ABOUT THIS TASK: Beginning at the line that contains "November 2017", reproduce the entries below exactly, ending with the line that contains "easy as looking". Omit each picture.

#####

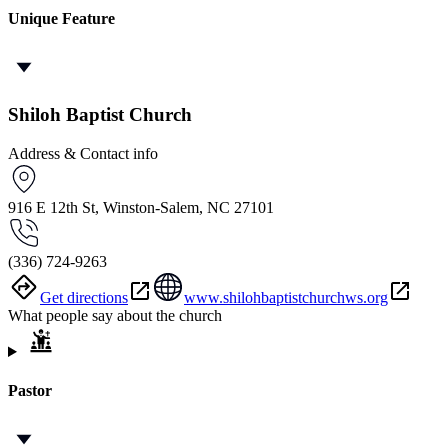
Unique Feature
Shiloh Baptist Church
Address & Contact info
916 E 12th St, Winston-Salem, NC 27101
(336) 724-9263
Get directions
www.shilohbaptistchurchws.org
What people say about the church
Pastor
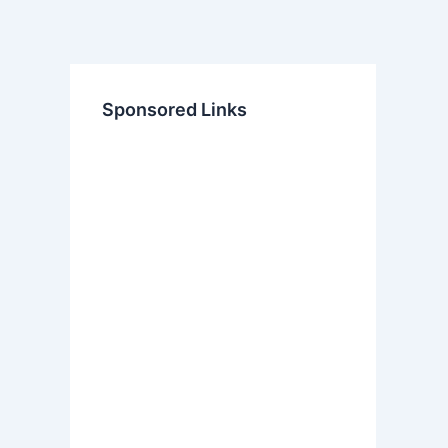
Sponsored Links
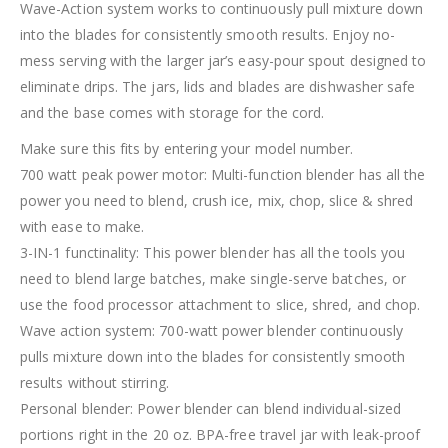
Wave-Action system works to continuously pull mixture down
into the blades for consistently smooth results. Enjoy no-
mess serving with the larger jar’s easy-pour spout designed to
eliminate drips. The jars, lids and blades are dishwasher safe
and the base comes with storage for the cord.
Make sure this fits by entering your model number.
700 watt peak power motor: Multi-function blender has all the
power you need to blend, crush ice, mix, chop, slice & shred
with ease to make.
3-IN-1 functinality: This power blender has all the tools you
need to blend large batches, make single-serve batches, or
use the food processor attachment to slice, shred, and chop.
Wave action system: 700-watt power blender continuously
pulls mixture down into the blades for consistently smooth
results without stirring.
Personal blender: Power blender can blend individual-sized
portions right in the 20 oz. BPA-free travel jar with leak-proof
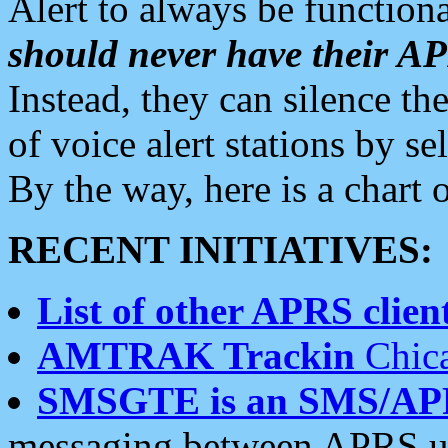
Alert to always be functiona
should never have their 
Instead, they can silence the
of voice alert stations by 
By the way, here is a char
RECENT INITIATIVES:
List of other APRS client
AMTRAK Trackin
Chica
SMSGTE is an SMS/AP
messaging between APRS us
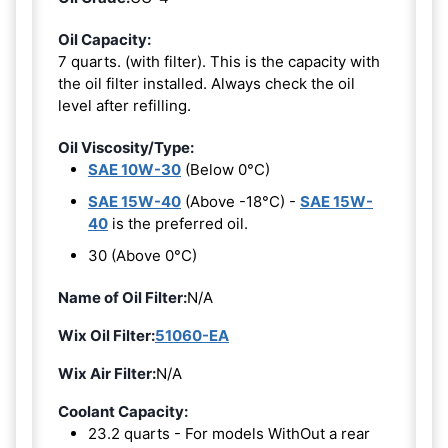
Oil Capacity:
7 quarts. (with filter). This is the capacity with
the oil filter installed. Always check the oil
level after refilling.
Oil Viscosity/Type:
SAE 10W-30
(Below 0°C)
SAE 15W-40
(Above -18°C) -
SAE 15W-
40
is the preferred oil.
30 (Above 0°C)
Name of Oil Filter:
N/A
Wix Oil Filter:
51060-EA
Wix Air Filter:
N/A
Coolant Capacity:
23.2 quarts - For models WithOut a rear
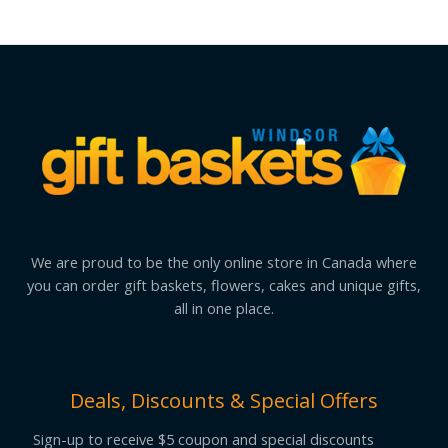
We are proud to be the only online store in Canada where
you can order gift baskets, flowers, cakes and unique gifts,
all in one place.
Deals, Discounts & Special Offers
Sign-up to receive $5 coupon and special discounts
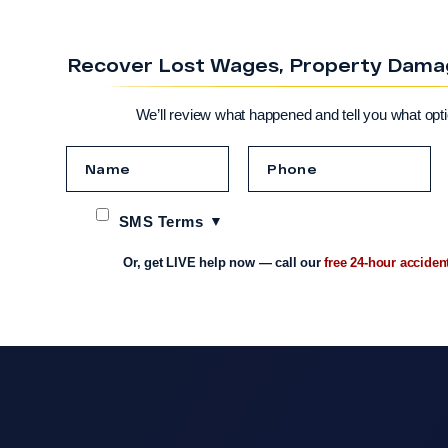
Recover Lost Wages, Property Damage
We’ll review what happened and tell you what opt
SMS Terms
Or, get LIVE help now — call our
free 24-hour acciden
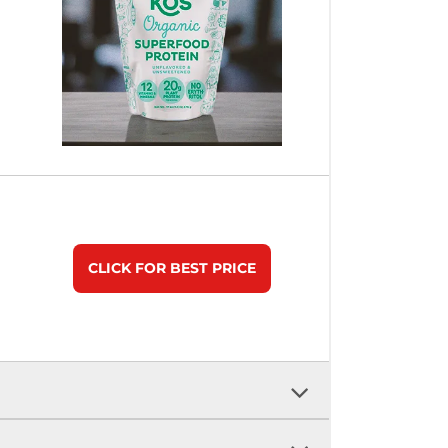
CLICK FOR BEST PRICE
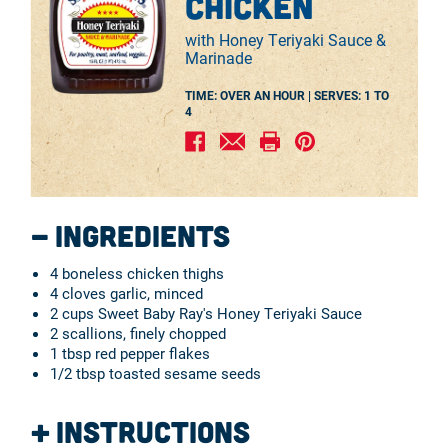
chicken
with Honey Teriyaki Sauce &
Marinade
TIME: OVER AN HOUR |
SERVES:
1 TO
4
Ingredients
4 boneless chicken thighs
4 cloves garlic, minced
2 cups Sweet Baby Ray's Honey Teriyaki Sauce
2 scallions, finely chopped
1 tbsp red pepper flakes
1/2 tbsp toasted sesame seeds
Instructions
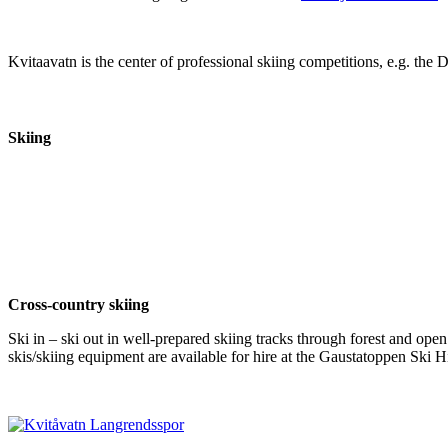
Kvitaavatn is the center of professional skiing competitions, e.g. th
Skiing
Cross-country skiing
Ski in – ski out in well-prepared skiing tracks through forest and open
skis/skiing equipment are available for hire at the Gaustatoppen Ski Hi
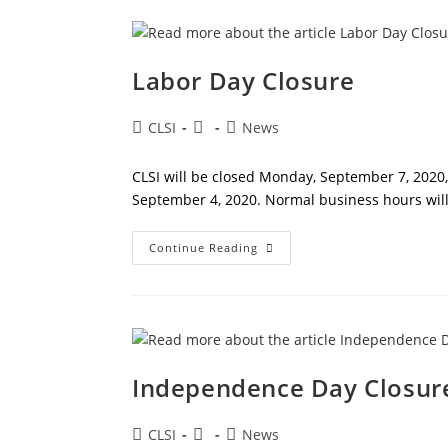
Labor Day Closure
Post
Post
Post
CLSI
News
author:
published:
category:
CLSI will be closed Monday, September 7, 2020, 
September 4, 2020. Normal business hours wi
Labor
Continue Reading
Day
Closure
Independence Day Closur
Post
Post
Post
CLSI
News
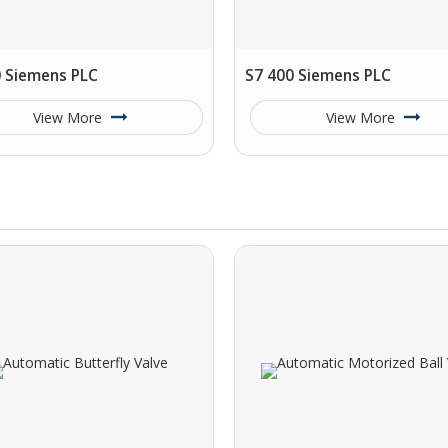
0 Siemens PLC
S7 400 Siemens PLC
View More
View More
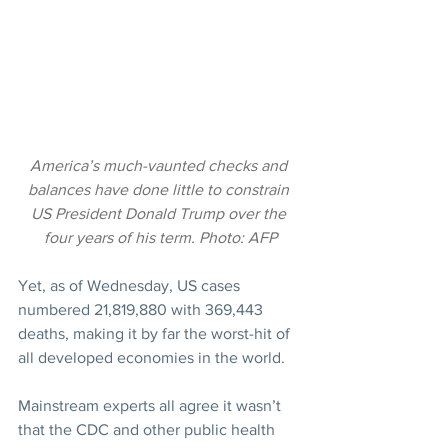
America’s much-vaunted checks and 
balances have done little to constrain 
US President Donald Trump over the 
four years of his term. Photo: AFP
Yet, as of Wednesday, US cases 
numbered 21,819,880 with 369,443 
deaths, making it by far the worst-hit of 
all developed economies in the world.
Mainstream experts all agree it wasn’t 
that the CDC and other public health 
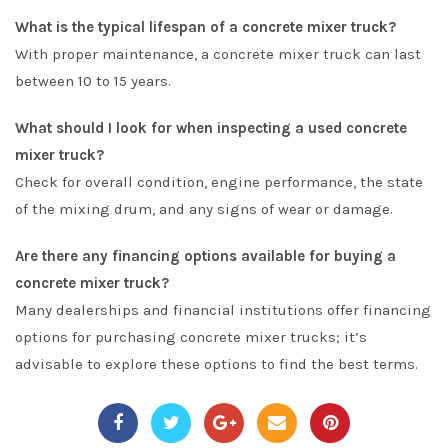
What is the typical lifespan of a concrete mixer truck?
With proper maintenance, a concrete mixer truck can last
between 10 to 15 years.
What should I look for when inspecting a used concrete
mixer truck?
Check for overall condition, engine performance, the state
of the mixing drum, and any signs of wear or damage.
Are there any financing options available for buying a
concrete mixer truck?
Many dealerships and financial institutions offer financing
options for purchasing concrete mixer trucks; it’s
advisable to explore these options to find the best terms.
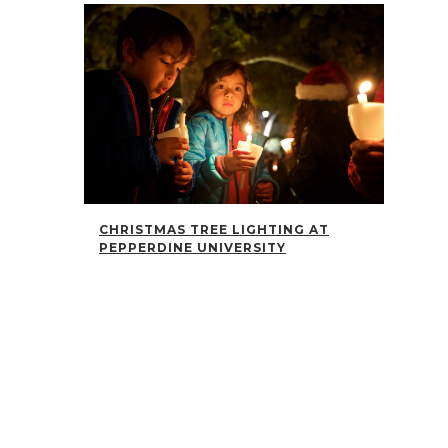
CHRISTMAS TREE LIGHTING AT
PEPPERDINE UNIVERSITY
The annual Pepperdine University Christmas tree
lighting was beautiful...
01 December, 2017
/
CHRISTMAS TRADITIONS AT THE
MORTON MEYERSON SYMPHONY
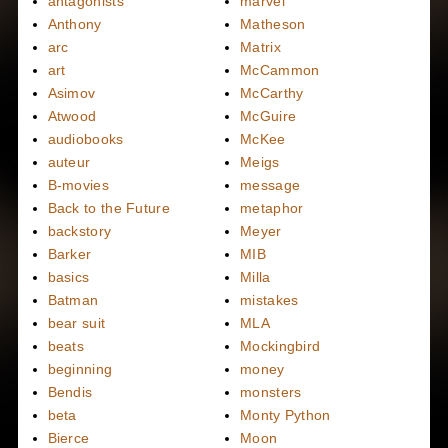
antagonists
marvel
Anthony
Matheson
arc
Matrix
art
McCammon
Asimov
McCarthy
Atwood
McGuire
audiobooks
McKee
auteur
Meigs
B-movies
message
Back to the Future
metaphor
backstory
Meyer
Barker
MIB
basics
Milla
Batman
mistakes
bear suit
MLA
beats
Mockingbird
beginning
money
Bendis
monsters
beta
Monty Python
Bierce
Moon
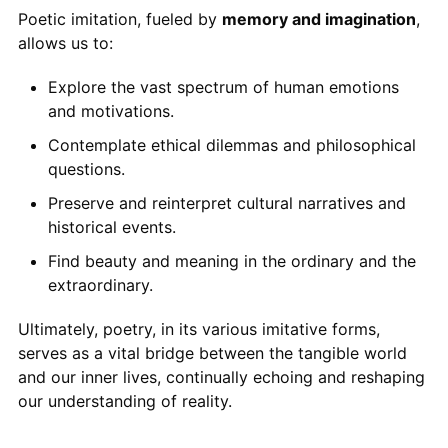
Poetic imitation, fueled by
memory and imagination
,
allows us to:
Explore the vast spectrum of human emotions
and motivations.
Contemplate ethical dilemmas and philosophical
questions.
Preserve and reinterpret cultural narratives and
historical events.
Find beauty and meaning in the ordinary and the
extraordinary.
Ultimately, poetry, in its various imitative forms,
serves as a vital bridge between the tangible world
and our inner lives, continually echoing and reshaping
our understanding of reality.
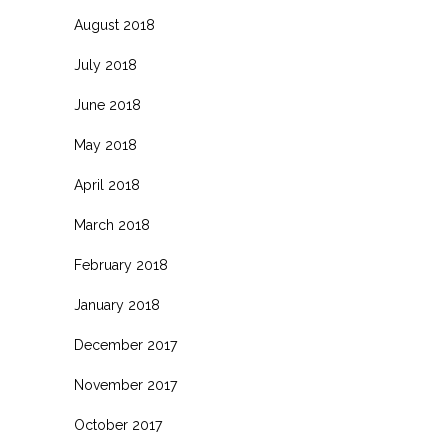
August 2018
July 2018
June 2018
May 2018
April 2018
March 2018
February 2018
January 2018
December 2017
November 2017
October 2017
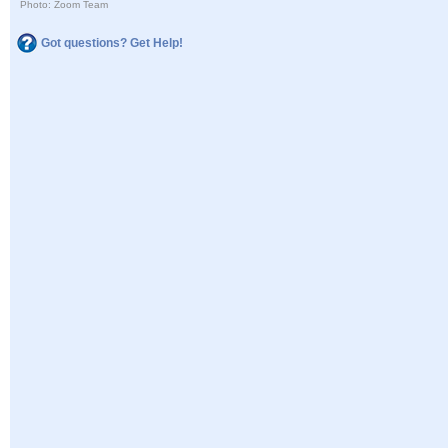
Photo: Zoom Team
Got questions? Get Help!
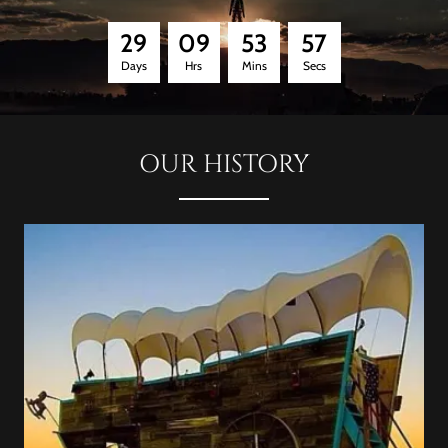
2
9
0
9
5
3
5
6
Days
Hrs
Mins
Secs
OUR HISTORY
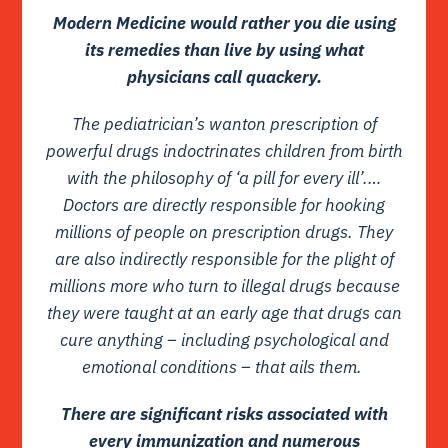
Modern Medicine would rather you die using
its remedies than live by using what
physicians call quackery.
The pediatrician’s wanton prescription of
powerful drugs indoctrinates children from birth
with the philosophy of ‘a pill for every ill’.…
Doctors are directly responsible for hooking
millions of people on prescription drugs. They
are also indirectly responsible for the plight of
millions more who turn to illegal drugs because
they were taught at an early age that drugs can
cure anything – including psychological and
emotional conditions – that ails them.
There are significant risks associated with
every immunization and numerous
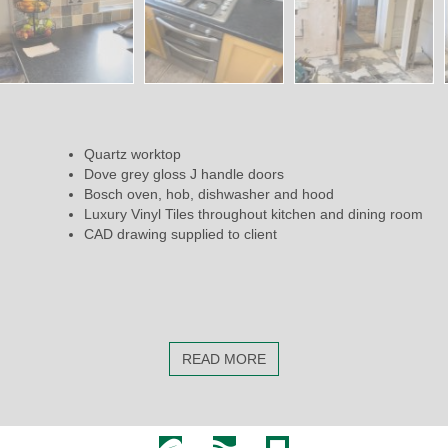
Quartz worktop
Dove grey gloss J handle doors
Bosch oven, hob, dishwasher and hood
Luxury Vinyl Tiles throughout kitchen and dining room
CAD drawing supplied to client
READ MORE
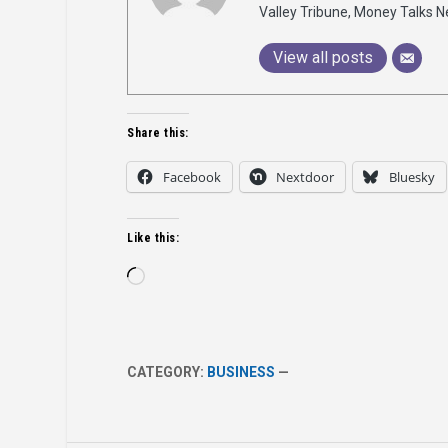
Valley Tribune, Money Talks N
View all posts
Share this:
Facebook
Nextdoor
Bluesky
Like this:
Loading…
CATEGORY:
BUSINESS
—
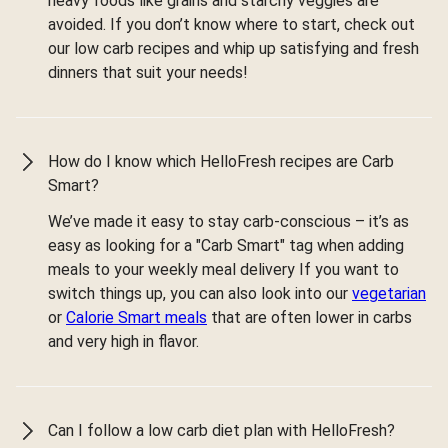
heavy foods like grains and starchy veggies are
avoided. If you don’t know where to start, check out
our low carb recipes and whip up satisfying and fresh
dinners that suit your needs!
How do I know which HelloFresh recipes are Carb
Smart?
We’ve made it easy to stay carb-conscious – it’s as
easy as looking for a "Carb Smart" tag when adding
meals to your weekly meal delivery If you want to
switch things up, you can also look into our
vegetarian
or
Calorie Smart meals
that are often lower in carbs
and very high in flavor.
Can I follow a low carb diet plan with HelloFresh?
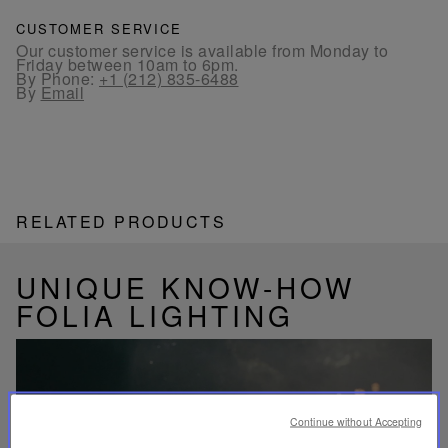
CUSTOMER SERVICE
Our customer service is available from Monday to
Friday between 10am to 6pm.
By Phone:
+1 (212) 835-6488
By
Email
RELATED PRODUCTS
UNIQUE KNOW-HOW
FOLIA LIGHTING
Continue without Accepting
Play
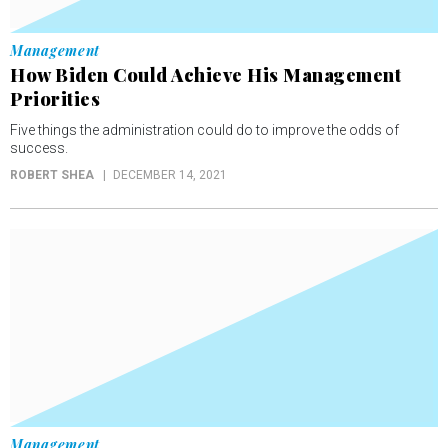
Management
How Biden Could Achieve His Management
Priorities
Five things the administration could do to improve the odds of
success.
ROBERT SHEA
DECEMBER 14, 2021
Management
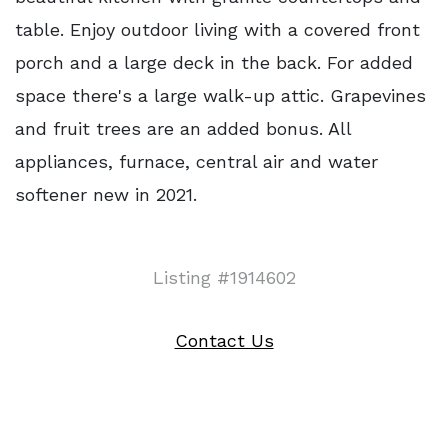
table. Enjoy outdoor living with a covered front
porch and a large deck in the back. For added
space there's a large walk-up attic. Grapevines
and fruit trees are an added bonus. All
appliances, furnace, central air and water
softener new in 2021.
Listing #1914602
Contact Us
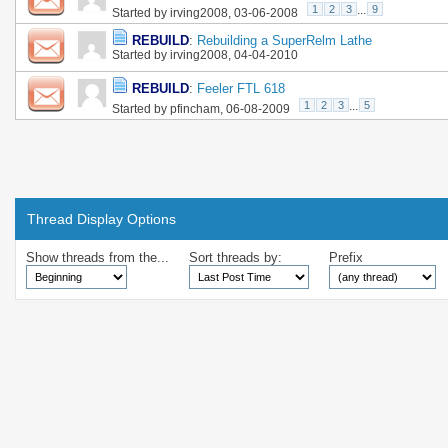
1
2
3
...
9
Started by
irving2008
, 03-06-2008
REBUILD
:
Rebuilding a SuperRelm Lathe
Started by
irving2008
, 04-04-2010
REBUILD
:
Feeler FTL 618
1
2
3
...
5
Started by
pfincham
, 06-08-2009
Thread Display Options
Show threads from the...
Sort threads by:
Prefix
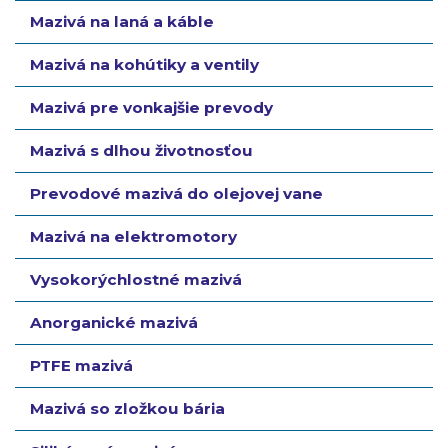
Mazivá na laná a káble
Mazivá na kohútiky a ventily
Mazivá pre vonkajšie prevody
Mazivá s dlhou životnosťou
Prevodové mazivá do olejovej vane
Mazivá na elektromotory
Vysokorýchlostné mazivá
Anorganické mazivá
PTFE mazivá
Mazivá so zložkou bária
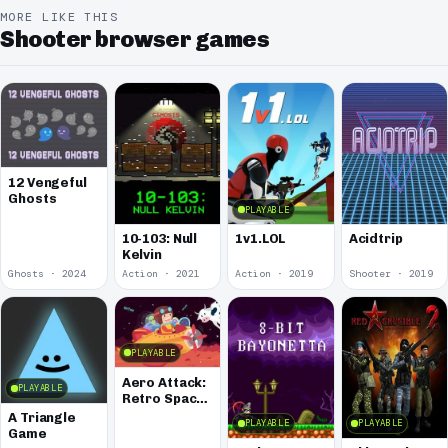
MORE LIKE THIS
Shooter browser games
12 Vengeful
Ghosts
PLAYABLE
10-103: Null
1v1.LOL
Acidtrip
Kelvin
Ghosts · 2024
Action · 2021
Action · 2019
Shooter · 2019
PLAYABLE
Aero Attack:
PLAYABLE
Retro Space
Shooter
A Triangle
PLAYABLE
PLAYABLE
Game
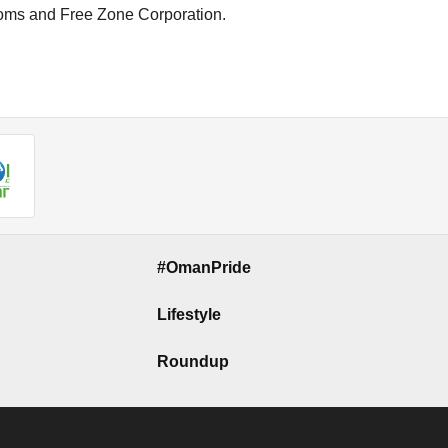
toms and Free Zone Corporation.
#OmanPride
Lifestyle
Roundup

#####

SOLUTION TO THE PROBLEM:
November 2017
October 2017
Photo: Zoom Team
Got questions? Get Help!
2
9
0
9
5
3
5
6
Days
Hrs
Mins
Secs
OUR HISTORY
Modern Medicine would rather you die using
its remedies than live by using what
physicians call quackery.
The pediatrician’s wanton prescription of
powerful drugs indoctrinates children from birth
with the philosophy of ‘a pill for every ill’.…
Doctors are directly responsible for hooking
millions of people on prescription drugs. They
are also indirectly responsible for the plight of
millions more who turn to illegal drugs because
they were taught at an early age that drugs can
cure anything – including psychological and
emotional conditions – that ails them.
There are significant risks associated with
every immunization and numerous
Quartz worktop
Dove grey gloss J handle doors
Bosch oven, hob, dishwasher and hood
Luxury Vinyl Tiles throughout kitchen and dining room
CAD drawing supplied to client
READ MORE
Valley Tribune, Money Talks N
View all posts
Share this:
Facebook
Nextdoor
Bluesky
Like this:
Loading…
CATEGORY:
BUSINESS
—
heavy foods like grains and starchy veggies are
avoided. If you don’t know where to start, check out
our low carb recipes and whip up satisfying and fresh
dinners that suit your needs!
How do I know which HelloFresh recipes are Carb
Smart?
We’ve made it easy to stay carb-conscious – it’s as
easy as looking for a "Carb Smart" tag when adding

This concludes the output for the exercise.